The cloning and the isolation of chicken AxV used in our studies was performed as described elsewhere.26 In one set of experiments Balb/c mice were assigned randomly to three treatment groups (n=6), intraperitoneally injected with viable cells, apoptotic cells or AxV-treated apoptotic cells, respectively. In another set of experiments the cell suspension was mixed with FA (140 μl/ml) immediately before injection (n=4). Seventeen days after the primary immunisation all animals received a booster injection identical to their primary immunisation.
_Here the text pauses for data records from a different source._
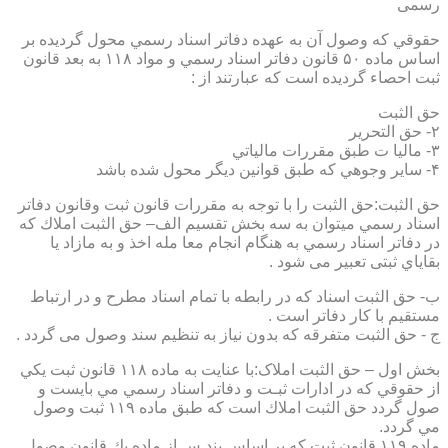
رسمی
حقوقي كه وصول آن به عهده دفاتر اسناد رسمي محول گرديده بر
اساس ماده ۵۰ قانون دفاتر اسناد رسمي و مواد ۱۱۸ به بعد قانون
ثبت احصاء گرديده است كه عبارتند از :
حق الثبت
۲- حق التحرير
۳- ماليا ت طبق مقررات مالياتي
۴- ساير وجوهي كه طبق قوانين ديگر محول شده باشد
حق الثبت:حق الثبت را با توجه به مقررات قانون ثبت وقانون دفاتر
اسناد رسمي ميتوان به سه بخش تقسيم الف– حق الثبت املاك كه
در دفاتر اسناد رسمي به هنگام انجام معا مله اخذ و به مازاد يا
بقاياي ثبتی تعبیر می شود .
ب- حق الثبت اسناد كه در رابطه با تمام اسناد مطرح و در ارتباط
مستقيم با كار دفاتر است .
ج - حق الثبت متفرقه كه بدون نياز به تنظیم سند وصول می گردد .
بخش اول – حق الثبت املاک:با عنايت به ماده ۱۱۸ قانون ثبت يكي
از حقوقي كه در ادارات ثبـت و دفاتر اسناد رسمي مي بايست و
صول گردد حق الثبت املاك است كه طبق ماده ۱۱۹ ثبت وصول
مي گردد.
ماده ۱۱۹ قانون ثبت كه بر اساس بند س از ماده يك قانون وصول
After apoptosis induction by UV-B irradiation (180 mJ/cm2) human T-cells were cultured in medium without IL-2 for another 20 h. The cells were then harvested and washed twice with Ringer's solution. One million cells/ml were incubated in Ringer's solution in the presence or absence of AxV (1.2 μg/ml) on ice for 30 min. Each Balb/c mouse was then injected intraperitoneally with 5×105 cells suspended in 500 μl Ringer's solution without prior washing. At the time of injection more than 90% of these T-cells displayed an apoptotic phenotype according to microscopic evaluation and by propidium iodide staining in the presence of Triton X-100. More than 85% of the cells excluded trypan blue and approximately 70% of these cells had exposed PS as measured by AxV binding. Therefore, most of the cells displayed an early apoptotic phenotype.37 Non-irradiated control cells were cultured in the presence of IL-2, washed twice and resuspended in Ringer solution 30 min before injection. For the detection of PS exposure, 105 cells were stained with 0.5 μl AxV-FITC (Boehringer, Mannheim, Germany) in 500 μl Ringer's solution on ice for 30 min and analyzed by cytofluorometry.
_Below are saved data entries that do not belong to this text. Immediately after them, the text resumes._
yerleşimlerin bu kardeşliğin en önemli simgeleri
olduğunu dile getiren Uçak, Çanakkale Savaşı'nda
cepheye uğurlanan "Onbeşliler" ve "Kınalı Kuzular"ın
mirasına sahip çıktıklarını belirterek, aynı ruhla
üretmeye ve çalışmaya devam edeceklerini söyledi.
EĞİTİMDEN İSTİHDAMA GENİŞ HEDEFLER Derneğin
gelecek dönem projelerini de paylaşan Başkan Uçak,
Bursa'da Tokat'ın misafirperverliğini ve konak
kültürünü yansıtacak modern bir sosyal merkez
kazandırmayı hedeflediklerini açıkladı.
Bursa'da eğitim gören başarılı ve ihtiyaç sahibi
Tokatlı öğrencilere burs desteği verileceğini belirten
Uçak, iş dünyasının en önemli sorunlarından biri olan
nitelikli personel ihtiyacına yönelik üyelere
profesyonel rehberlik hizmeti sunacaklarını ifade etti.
Analysis of sera by flow cytofluorometry

Ten days after each injection, murine sera were collected and stored at −20°C. Preimmune sera and sera from mice injected with Ringer's solution served as negative controls. Murine a-huL were quantified by indirect immunofluorescence using either viable or apoptotic HUT78 cells as well as the T-cell lines used for immunisation. Cells (1.2×105) were incubated with 5 μl mouse serum (diluted 1 : 10 with PBS containing 1% BSA and 0.1% NaN3) for 1 h at 4°C. After washing the cells twice with FACS-PBS 5 μl FITC labelled anti-mouse-IgG, anti-mouse-IgM, anti-mouse-IgG1 or anti-mouse-IgG2a serum was added for 30 min at 4°C. The bound fluorescence was measured using an EPICS XLTM cytofluorometer (Coulter, Hialeah, USA). All data presented in the figures were obtained using viable HUT78 as targets.

Statistical analysis

Results are expressed as means±S.E.M. and statistical significance was analyzed by one-tailed Students' t-test for unpaired data (InStat 2.01, GraphPad Software, San Diego, USA).